In Palestinian-controlled Bethlehem, the dwindling numbers of Arab Christians -- some call it an exodus -- will be on the pope's agenda as, of course, will be the Israeli-Palestinian conflict.
It is an unavoidable subject and Benedict has already said he is coming with messages of peace and justice, but every word he utters about the need for the two-state solution will be minutely scrutinized by Palestinians and the new right-wing Israeli government.
He will also visit a Palestinian refugee camp in the shadow of Israel's much-hated security barrier. It is a high concrete wall here and the symbolism will be too obvious to ignore.
There's no plan to go to Gaza, with memories of the fighting earlier this year and the loss of civilian life still fresh in the mind.
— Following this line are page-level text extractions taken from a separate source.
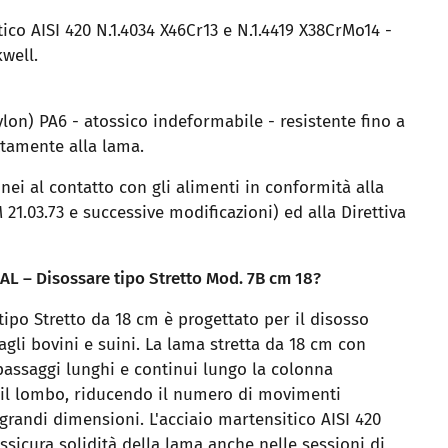
ico AISI 420 N.1.4034 X46Cr13 e N.1.4419 X38CrMo14 -
well.
on) PA6 - atossico indeformabile - resistente fino a
ttamente alla lama.
onei al contatto con gli alimenti in conformità alla
1.03.73 e successive modificazioni) ed alla Direttiva
RIAL – Disossare tipo Stretto Mod. 7B cm 18?
 tipo Stretto da 18 cm è progettato per il disosso
agli bovini e suini. La lama stretta da 18 cm con
passaggi lunghi e continui lungo la colonna
 e il lombo, riducendo il numero di movimenti
grandi dimensioni. L'acciaio martensitico AISI 420
sicura solidità della lama anche nelle sessioni di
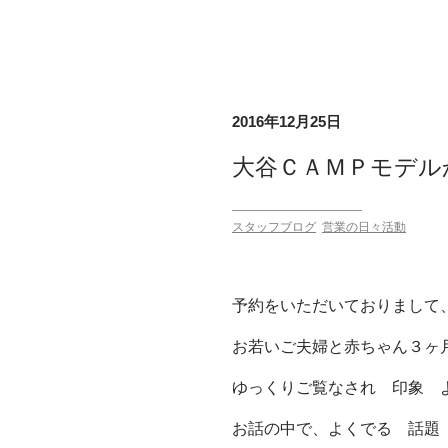
2016年12月25日
大谷ＣＡＭＰモデル
スタッフブログ
営業の日々活動
予約をいただいておりまして
お若いご夫婦と赤ちゃん３ヶ
ゆっくりご覧なされ 印象 
お話の中で、よくでる 話題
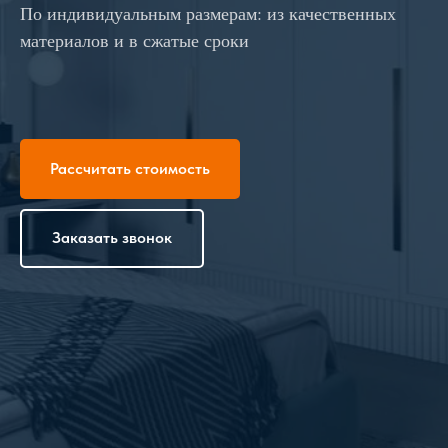
По индивидуальным размерам: из качественных
материалов и в сжатые сроки
Рассчитать стоимость
Заказать звонок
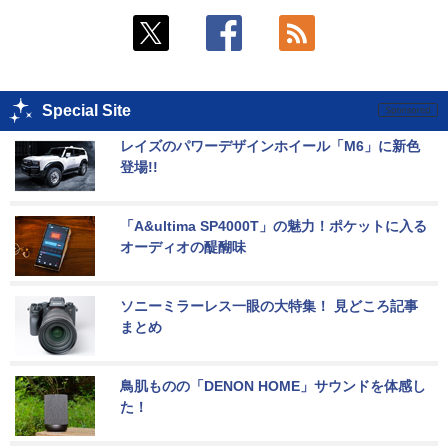
Special Site
レイズのパワーデザインホイール「M6」に新色
登場!!
「A&ultima SP4000T」の魅力！ポケットに入る
オーディオの醍醐味
ソニーミラーレス一眼の大特集！ 見どころ記事
まとめ
鳥肌ものの「DENON HOME」サウンドを体感し
た！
Gaza's several thousand strong Christian community is the region's smallest and most vulnerable, occasionally under attack from Islamic extremists. Israel may give out 250 travel permits for Gaza's Christians to attend mass with the pope, but it hasn't happened yet.
There are many challenges facing the 82-year-old pope; this is his first trip to the Holy Land as pope, and almost certainly his last. He doesn't have the rock star qualities of his predecessor John Paul, who was a big hit here in 2000.
This is a minefield of sensitivities and for a pope with a habit of saying the wrong thing, leaving without causing a controversy may be enough of an achievement.